There are 2 approaches for doing this:
- Pre-aggregation partition selection. Drop partitions which do not have a sufficient number of contributing privacy units. Note that these partitions may still be included in other aggregation functions' results, if there are sufficiently many contributing privacy units for that aggregation.
- Post-aggregation partition selection. Apply a threshold to the result of an aggregation. This can be only used with count and sum aggregations. This threshold is independent from the data; it is calculated using given DP parameters. After calculating the statistic (either count or sum) for the partition, if the statistic value is less than the threshold, then the partition will be excluded from the final result.

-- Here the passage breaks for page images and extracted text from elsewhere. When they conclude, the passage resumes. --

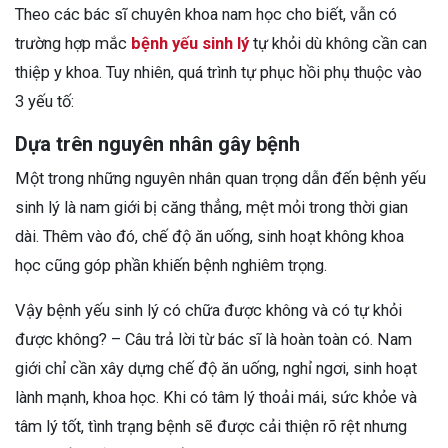
Theo các bác sĩ chuyên khoa nam học cho biết, vẫn có
trường hợp mắc
bệnh yếu sinh lý
tự khỏi dù không cần can
thiệp y khoa. Tuy nhiên, quá trình tự phục hồi phụ thuộc vào
3 yếu tố:
Dựa trên nguyên nhân gây bệnh
Một trong những nguyên nhân quan trọng dẫn đến bệnh yếu
sinh lý là nam giới bị căng thẳng, mệt mỏi trong thời gian
dài. Thêm vào đó, chế độ ăn uống, sinh hoạt không khoa
học cũng góp phần khiến bệnh nghiêm trọng.
Vậy bệnh yếu sinh lý có chữa được không và có tự khỏi
được không? – Câu trả lời từ bác sĩ là hoàn toàn có. Nam
giới chỉ cần xây dựng chế độ ăn uống, nghỉ ngơi, sinh hoạt
lành mạnh, khoa học. Khi có tâm lý thoải mái, sức khỏe và
tâm lý tốt, tình trạng bệnh sẽ được cải thiện rõ rệt nhưng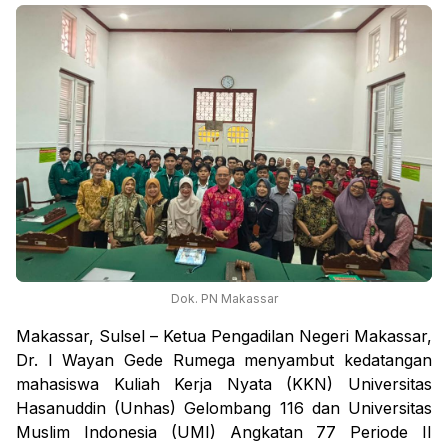
Dok. PN Makassar
Makassar, Sulsel – Ketua Pengadilan Negeri Makassar,
Dr. I Wayan Gede Rumega menyambut kedatangan
mahasiswa Kuliah Kerja Nyata (KKN) Universitas
Hasanuddin (Unhas) Gelombang 116 dan Universitas
Muslim Indonesia (UMI) Angkatan 77 Periode II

Note that even though the library has functionality to calculate a threshold and to select partitions, these are not enabled by default. Instead, it is the responsibility of the caller of the library to invoke the provided functions.
// Calculate DP result
for duration, boundedSum := range durationToBoundedSum {
// Pre-aggregation partition selection.
// If there are enough visitors within this duration,
// then it will appear in the result statistics table.
// Otherwise, the duration's partition is simply dropped and excluded from the result.
keepPartition := durationToSelectPartition[duration].ShouldKeepPartition()
if keepPartition {
privateSums[duration], err = boundedSum.Result()
if err != nil {
// Handle errors
}
}
}
In this example, we use the Differentially Private Partition Selection method (described in this paper). We use the following parameters: epsilon = log(3) / 2, delta = 0.02, maxPartitionsContributed = 3. The probability of keeping the partition with these parameters is shown on the following chart:
Notice that the probability of keeping the partitions with >= 30 privacy units (visitors) is equal to 1 and the probability of keeping partitions with < 30 privacy units is > 0 and < 1. That means that partitions with >= 30 privacy units will always be kept and other partitions might be either eliminated or kept. Thus, we can say that 30 privacy units is a hard threshold for keeping the partition.
Let's have a closer look to the result bars above. Two partitions were eliminated:
-
The partition with visits that lasted approximately 10 minutes was eliminated. There are only 19 visits (from 16 different visitors) with that duration. The probability of keeping this partition is around 50% (see the chart above). This means that each run of the scenario can eliminate the partition or keep it with the same probability. In the bar chart above, we see that it was eliminated.
-
The partition visits that lasted approximately 3 hours. Even though there are 38 visits, it doesn't pass the hard threshold, because these visits are from the same 5 people who went to the restaurant every day. Therefore, there are not enough 3-hour visitors to protect their privacy and we should not include their data in the report (i.e., the probability of keeping that partition is too small, see the chart above).
Another interesting observation is that there are 35 visits with duration of 110 minutes. Looking at the dataset, it can be seen that they are all from different visitors. The probability of keeping a partition with 35 privacy units (visitors) is equal to 1 (see the chart above), which is why it isn’t eliminated.